START Source records

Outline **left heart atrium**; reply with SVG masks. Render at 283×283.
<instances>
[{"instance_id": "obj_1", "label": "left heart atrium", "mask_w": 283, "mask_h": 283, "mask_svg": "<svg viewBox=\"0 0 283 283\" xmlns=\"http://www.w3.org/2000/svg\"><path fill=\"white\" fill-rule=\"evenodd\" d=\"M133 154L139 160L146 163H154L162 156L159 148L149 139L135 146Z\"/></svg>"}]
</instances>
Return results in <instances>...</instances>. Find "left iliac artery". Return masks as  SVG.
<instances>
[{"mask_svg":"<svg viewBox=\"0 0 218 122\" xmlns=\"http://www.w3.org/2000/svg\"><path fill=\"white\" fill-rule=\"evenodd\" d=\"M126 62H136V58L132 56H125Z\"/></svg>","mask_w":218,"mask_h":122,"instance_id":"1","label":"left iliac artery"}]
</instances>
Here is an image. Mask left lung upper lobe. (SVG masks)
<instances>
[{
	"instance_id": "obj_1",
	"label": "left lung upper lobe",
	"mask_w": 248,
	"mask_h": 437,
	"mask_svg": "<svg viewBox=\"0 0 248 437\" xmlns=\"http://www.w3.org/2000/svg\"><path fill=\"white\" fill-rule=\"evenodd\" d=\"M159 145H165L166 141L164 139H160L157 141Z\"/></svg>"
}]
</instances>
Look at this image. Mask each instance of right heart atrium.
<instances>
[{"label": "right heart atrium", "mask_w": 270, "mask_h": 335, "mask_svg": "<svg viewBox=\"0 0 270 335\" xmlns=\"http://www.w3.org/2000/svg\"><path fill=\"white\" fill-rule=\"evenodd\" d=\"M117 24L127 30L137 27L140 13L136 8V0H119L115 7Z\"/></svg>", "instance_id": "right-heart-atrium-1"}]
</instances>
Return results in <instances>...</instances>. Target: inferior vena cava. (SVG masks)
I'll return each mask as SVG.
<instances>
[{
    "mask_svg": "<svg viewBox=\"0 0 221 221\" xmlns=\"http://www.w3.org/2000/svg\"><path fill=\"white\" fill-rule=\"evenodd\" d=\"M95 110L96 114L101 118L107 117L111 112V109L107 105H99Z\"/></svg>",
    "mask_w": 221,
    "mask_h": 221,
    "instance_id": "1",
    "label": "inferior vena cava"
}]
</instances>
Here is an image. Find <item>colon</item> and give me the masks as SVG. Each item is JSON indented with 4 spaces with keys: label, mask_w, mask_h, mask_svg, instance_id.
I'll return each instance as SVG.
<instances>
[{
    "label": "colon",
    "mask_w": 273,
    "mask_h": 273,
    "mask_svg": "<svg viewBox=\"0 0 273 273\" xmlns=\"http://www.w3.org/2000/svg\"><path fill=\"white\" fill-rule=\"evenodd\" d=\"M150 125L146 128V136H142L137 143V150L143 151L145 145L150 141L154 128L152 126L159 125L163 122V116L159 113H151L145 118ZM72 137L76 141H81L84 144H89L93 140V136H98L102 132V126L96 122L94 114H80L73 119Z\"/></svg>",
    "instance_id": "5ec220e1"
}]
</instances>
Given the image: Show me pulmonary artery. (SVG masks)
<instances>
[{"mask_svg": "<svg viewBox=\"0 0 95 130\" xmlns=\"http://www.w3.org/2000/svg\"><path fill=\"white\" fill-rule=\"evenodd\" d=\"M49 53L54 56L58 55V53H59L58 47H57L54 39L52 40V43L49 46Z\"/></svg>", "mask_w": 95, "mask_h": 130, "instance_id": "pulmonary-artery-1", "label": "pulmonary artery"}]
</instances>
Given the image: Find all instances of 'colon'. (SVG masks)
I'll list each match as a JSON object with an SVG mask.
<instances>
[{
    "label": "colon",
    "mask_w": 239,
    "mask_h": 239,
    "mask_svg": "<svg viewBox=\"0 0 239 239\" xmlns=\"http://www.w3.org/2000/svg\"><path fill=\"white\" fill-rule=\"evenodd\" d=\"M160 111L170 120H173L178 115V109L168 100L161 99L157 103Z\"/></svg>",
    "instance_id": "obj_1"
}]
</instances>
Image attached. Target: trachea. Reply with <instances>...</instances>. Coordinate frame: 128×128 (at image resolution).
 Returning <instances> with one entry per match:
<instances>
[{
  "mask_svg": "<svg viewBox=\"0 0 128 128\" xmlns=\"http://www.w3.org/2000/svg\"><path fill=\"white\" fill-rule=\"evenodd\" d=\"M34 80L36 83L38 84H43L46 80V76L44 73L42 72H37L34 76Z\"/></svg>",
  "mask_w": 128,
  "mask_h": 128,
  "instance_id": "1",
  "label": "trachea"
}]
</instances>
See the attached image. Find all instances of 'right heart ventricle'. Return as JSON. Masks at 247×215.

END Source records

» What is being asked:
After finding the line that contains "Given the image: Show" in the records above, copy that line and each one after it exactly, through the final line.

» Task solution:
Given the image: Show me pulmonary artery. (SVG masks)
<instances>
[{"mask_svg": "<svg viewBox=\"0 0 95 130\" xmlns=\"http://www.w3.org/2000/svg\"><path fill=\"white\" fill-rule=\"evenodd\" d=\"M49 53L54 56L58 55V53H59L58 47H57L54 39L52 40V43L49 46Z\"/></svg>", "mask_w": 95, "mask_h": 130, "instance_id": "pulmonary-artery-1", "label": "pulmonary artery"}]
</instances>
Given the image: Find all instances of 'colon'. (SVG masks)
I'll list each match as a JSON object with an SVG mask.
<instances>
[{
    "label": "colon",
    "mask_w": 239,
    "mask_h": 239,
    "mask_svg": "<svg viewBox=\"0 0 239 239\" xmlns=\"http://www.w3.org/2000/svg\"><path fill=\"white\" fill-rule=\"evenodd\" d=\"M160 111L170 120H173L178 115V109L168 100L161 99L157 103Z\"/></svg>",
    "instance_id": "obj_1"
}]
</instances>
Image attached. Target: trachea. Reply with <instances>...</instances>. Coordinate frame: 128×128 (at image resolution).
 Returning <instances> with one entry per match:
<instances>
[{
  "mask_svg": "<svg viewBox=\"0 0 128 128\" xmlns=\"http://www.w3.org/2000/svg\"><path fill=\"white\" fill-rule=\"evenodd\" d=\"M34 80L36 83L38 84H43L46 80V76L44 73L42 72H37L34 76Z\"/></svg>",
  "mask_w": 128,
  "mask_h": 128,
  "instance_id": "1",
  "label": "trachea"
}]
</instances>
See the attached image. Find all instances of 'right heart ventricle'. Return as JSON. Masks at 247×215.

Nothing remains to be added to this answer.